*Problem description*
Check each line of the material for "Explore" and report how many lines have it, with nothing added.

*Provided records*
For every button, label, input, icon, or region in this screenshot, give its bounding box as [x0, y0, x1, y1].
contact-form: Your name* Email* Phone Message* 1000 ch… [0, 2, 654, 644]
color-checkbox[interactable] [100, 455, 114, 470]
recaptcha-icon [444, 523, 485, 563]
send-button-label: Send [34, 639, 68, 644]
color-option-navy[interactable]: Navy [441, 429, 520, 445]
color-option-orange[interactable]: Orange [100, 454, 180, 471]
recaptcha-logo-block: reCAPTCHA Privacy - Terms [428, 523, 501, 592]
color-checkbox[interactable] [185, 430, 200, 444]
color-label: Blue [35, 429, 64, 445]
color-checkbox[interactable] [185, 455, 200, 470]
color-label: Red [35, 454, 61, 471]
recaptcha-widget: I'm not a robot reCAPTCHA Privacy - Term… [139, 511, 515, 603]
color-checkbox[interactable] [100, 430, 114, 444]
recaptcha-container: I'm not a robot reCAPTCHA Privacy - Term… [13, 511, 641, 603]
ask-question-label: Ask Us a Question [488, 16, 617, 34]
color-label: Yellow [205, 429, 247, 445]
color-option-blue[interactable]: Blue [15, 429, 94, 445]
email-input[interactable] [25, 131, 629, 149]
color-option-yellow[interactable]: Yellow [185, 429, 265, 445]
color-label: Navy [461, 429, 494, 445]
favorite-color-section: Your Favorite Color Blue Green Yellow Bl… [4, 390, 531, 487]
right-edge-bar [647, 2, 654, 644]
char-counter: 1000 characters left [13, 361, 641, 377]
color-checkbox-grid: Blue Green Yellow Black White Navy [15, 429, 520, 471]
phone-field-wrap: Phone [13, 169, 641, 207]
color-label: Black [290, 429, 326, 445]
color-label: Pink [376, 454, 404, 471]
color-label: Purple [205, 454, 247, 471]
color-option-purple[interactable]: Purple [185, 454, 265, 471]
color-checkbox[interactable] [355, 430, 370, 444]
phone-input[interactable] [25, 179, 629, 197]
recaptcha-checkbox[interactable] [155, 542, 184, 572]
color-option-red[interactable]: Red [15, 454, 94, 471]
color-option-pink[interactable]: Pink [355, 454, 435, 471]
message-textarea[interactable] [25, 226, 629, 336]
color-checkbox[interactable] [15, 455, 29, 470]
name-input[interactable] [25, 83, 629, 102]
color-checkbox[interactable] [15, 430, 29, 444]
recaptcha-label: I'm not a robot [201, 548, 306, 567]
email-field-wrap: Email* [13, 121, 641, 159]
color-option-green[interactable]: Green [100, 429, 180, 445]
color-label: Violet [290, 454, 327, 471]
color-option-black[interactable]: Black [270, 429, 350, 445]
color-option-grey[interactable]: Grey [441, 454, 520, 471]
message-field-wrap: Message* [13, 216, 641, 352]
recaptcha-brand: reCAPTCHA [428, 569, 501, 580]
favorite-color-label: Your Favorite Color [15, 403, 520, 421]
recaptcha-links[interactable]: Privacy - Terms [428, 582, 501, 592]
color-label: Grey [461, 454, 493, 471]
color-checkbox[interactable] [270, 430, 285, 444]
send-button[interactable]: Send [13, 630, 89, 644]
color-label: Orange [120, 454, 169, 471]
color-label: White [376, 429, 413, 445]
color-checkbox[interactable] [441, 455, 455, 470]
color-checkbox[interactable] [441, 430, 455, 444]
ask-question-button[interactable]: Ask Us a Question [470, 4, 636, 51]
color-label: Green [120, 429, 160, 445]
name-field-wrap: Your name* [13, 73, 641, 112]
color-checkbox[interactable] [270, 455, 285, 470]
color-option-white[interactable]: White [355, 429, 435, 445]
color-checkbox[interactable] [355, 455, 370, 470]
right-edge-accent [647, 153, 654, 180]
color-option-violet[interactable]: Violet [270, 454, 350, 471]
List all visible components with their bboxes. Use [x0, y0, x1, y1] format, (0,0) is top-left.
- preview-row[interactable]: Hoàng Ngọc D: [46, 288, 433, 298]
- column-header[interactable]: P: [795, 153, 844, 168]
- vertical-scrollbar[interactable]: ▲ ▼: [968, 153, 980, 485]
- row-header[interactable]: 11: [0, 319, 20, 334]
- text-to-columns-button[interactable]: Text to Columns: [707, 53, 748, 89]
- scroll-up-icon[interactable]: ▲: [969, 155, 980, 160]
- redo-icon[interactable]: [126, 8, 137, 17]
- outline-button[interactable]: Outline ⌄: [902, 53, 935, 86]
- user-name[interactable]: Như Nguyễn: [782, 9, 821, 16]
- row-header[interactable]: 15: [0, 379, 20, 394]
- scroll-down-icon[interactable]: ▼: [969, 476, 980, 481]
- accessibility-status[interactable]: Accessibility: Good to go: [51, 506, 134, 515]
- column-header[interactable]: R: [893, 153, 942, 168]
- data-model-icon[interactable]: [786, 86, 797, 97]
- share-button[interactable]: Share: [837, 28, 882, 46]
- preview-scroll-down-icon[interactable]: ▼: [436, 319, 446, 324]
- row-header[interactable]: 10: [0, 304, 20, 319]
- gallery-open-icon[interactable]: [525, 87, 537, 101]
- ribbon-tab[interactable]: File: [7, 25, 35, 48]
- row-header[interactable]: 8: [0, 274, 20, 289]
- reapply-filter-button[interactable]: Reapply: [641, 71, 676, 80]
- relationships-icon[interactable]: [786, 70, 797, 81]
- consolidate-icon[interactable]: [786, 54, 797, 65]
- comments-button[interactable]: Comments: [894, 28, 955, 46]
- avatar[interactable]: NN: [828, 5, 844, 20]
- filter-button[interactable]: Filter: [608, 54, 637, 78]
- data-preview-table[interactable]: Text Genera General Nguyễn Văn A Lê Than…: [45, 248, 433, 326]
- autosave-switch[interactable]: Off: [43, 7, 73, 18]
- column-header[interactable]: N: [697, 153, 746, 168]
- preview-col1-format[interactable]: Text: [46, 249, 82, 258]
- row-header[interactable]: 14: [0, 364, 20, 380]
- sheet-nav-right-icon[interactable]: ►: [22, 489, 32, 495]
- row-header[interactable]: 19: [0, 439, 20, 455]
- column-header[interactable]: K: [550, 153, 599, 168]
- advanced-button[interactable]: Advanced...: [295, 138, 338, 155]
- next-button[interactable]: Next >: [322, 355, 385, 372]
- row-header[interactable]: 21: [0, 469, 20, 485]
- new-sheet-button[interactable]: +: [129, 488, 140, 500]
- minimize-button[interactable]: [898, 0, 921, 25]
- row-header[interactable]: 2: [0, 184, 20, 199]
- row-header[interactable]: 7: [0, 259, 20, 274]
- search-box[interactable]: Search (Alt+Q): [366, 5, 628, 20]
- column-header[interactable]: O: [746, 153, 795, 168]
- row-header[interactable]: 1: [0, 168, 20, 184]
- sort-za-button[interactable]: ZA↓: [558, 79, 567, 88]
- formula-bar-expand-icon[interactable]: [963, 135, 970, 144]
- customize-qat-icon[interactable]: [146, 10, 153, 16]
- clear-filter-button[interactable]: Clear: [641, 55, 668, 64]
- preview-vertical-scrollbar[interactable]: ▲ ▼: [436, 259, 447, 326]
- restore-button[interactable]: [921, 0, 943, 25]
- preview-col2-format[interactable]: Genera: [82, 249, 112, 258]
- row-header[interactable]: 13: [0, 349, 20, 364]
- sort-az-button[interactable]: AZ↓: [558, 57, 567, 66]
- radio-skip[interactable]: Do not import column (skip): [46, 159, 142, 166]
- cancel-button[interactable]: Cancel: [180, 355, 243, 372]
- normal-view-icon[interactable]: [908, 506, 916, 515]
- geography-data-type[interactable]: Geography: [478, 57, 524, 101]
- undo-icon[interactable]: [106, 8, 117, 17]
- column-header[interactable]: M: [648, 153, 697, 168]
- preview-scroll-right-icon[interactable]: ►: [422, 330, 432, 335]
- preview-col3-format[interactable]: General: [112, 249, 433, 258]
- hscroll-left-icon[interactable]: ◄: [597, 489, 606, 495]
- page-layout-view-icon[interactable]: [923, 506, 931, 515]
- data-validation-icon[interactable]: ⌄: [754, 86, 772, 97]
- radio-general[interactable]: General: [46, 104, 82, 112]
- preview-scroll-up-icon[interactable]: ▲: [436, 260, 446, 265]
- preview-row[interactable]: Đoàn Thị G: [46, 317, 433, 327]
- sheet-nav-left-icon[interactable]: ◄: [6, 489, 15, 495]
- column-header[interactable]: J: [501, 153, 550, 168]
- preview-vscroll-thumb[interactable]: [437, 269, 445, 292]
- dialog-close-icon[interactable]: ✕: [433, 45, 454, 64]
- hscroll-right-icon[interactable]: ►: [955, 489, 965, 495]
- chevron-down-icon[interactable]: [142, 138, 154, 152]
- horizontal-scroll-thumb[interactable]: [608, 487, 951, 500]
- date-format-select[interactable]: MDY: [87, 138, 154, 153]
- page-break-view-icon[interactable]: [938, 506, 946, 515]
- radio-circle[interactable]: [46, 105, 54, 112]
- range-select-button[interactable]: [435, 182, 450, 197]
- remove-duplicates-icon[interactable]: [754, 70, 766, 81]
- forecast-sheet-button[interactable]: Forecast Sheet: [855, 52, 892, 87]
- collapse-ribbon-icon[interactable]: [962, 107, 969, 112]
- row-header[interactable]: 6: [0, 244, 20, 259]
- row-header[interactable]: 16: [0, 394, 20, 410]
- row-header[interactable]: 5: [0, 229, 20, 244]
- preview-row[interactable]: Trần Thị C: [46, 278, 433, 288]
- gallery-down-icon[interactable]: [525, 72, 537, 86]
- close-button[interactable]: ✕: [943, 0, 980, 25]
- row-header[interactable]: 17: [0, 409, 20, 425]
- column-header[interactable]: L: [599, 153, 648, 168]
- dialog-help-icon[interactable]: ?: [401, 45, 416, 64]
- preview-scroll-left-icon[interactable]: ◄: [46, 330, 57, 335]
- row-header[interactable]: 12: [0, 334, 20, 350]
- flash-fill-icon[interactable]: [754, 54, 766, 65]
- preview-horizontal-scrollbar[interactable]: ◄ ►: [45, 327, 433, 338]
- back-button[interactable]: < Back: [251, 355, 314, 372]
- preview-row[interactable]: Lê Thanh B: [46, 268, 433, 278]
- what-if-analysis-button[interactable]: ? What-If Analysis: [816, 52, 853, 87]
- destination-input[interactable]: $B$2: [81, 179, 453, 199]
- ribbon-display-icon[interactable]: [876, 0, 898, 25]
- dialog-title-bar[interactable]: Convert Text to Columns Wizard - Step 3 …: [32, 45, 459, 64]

==

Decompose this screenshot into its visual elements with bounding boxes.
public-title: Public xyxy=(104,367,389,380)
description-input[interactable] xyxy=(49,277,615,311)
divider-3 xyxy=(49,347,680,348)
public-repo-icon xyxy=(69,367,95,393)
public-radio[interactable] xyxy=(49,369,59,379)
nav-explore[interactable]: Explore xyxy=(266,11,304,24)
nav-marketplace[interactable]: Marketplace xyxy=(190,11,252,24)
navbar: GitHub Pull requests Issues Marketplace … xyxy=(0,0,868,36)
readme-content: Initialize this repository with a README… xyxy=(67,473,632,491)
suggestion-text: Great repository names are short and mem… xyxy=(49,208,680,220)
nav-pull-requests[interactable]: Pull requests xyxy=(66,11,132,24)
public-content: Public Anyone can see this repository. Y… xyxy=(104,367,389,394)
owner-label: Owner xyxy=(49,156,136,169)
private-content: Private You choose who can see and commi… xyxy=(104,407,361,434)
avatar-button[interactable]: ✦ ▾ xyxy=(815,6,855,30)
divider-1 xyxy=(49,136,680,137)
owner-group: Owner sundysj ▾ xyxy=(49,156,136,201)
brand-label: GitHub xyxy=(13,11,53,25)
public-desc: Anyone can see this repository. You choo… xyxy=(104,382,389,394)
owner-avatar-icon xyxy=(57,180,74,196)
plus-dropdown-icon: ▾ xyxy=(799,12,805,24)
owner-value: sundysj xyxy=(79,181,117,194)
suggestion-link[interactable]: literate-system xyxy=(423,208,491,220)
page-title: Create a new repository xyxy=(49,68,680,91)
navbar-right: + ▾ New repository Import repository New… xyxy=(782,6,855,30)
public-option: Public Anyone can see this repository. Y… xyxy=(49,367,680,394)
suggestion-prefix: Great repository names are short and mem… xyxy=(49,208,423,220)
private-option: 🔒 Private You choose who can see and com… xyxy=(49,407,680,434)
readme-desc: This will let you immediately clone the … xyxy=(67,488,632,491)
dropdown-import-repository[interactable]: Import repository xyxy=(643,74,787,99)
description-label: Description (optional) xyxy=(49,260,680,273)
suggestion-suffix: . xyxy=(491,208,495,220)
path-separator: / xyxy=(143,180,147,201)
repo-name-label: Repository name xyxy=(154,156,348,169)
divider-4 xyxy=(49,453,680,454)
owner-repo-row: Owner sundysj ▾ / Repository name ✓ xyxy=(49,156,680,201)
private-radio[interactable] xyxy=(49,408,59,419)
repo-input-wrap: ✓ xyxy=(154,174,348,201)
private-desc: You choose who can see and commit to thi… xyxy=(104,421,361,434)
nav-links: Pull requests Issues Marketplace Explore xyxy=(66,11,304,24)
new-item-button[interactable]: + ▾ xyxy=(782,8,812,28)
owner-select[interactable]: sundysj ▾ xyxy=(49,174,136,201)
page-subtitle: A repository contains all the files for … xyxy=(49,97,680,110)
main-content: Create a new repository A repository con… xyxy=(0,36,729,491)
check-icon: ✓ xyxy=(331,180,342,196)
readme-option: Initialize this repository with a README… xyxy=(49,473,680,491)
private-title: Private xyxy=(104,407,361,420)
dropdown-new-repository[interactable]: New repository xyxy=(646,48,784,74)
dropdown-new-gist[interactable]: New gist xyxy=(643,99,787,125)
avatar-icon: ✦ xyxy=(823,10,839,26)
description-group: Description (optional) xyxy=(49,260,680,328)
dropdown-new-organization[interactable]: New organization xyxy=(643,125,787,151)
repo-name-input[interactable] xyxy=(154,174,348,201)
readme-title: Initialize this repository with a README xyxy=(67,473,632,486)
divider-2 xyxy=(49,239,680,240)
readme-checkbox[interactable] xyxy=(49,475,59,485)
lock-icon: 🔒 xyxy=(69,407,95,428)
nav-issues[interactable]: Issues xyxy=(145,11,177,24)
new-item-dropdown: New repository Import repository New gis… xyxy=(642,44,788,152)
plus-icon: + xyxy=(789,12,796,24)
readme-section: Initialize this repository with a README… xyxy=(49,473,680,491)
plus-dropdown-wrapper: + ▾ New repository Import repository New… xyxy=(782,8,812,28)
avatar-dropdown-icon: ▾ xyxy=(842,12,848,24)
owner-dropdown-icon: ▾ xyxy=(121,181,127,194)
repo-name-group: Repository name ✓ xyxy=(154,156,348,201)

* * *

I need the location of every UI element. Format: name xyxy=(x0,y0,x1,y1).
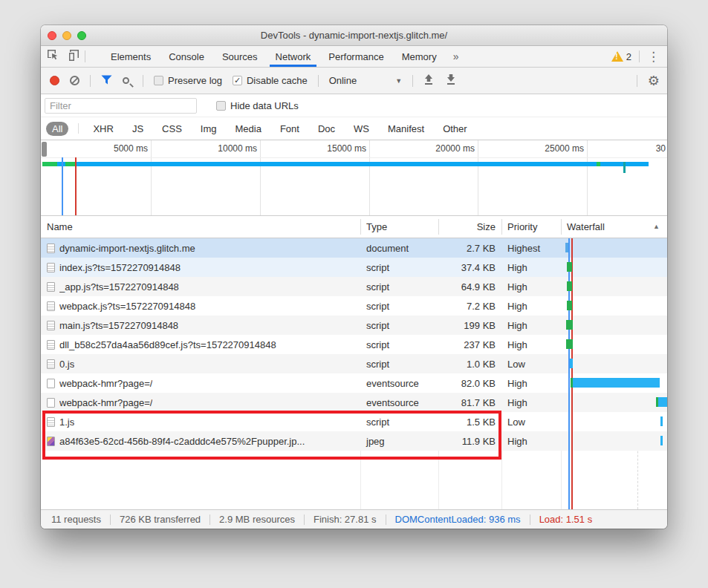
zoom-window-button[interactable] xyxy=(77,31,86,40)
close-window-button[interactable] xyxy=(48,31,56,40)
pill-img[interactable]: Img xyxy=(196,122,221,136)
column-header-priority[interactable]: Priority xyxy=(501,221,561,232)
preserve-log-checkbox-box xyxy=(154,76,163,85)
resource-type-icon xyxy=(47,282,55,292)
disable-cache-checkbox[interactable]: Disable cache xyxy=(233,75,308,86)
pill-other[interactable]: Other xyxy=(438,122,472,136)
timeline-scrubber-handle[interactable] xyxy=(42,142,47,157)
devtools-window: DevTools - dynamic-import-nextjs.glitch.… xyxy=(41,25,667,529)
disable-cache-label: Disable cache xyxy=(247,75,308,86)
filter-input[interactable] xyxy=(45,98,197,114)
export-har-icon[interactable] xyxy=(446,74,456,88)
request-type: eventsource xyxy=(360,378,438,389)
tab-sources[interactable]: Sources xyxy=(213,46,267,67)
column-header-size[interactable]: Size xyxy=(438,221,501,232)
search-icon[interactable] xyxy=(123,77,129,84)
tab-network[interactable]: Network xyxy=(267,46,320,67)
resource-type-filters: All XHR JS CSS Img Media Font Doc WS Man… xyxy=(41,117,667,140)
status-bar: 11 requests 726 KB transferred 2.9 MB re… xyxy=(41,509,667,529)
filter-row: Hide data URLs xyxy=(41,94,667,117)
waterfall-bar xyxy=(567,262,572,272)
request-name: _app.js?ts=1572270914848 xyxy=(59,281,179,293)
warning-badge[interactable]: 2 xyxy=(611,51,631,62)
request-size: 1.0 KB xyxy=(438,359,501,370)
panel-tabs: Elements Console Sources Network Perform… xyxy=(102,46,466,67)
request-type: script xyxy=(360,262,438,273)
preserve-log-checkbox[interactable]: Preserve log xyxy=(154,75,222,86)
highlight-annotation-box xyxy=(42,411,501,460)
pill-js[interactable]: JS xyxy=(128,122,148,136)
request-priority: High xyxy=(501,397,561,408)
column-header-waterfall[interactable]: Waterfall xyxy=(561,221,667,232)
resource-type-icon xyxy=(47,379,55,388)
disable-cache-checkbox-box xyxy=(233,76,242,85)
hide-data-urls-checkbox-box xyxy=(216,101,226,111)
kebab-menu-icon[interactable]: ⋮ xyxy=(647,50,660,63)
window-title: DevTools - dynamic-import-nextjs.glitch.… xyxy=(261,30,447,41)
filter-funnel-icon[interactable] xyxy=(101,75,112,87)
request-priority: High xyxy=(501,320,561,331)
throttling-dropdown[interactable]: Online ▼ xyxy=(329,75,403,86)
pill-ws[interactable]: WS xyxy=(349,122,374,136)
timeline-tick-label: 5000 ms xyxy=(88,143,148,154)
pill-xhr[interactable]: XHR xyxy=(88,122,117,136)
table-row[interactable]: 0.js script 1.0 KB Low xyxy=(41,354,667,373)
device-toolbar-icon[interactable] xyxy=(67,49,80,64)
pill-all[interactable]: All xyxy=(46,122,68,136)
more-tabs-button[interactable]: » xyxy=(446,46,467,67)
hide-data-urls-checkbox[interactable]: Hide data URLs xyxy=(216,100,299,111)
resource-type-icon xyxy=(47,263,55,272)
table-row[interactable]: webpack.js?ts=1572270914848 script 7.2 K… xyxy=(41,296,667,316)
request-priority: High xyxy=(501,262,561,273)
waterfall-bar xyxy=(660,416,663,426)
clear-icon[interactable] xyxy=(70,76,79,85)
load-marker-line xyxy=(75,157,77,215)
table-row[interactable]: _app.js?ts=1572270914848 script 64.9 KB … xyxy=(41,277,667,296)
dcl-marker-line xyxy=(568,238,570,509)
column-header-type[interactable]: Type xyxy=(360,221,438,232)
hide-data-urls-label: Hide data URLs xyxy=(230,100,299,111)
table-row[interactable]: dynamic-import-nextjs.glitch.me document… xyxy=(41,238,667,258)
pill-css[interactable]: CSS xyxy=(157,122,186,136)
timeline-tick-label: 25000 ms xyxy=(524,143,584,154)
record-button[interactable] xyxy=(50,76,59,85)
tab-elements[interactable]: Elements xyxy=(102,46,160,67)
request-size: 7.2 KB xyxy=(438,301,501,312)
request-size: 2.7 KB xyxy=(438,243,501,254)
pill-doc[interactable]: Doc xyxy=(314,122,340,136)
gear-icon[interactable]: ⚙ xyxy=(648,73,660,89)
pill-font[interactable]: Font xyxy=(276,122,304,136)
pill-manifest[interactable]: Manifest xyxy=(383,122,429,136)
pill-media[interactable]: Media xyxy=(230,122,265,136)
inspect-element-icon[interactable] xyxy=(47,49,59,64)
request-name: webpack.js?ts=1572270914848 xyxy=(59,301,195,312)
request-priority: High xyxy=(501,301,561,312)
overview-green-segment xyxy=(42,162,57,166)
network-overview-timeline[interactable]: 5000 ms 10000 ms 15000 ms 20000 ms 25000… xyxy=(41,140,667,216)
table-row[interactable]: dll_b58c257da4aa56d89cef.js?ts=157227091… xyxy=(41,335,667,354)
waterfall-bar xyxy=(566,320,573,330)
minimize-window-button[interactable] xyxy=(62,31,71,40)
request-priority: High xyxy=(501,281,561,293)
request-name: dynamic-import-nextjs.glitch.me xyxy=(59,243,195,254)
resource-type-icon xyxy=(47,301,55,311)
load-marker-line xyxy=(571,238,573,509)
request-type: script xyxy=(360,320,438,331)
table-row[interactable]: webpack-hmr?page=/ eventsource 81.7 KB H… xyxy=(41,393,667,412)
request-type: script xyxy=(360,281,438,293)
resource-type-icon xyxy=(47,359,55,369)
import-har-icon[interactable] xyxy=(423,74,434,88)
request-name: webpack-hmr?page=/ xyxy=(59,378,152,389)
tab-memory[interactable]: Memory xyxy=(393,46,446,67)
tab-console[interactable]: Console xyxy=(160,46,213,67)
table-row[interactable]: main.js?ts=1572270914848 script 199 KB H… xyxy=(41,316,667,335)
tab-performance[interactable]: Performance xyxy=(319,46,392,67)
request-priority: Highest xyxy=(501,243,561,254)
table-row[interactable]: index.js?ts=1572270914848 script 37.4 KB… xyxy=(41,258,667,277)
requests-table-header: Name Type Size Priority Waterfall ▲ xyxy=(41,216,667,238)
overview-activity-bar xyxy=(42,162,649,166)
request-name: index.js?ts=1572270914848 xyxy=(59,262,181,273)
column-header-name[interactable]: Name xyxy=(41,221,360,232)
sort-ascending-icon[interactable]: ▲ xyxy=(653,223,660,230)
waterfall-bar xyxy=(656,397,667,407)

*Answer to this problem*
2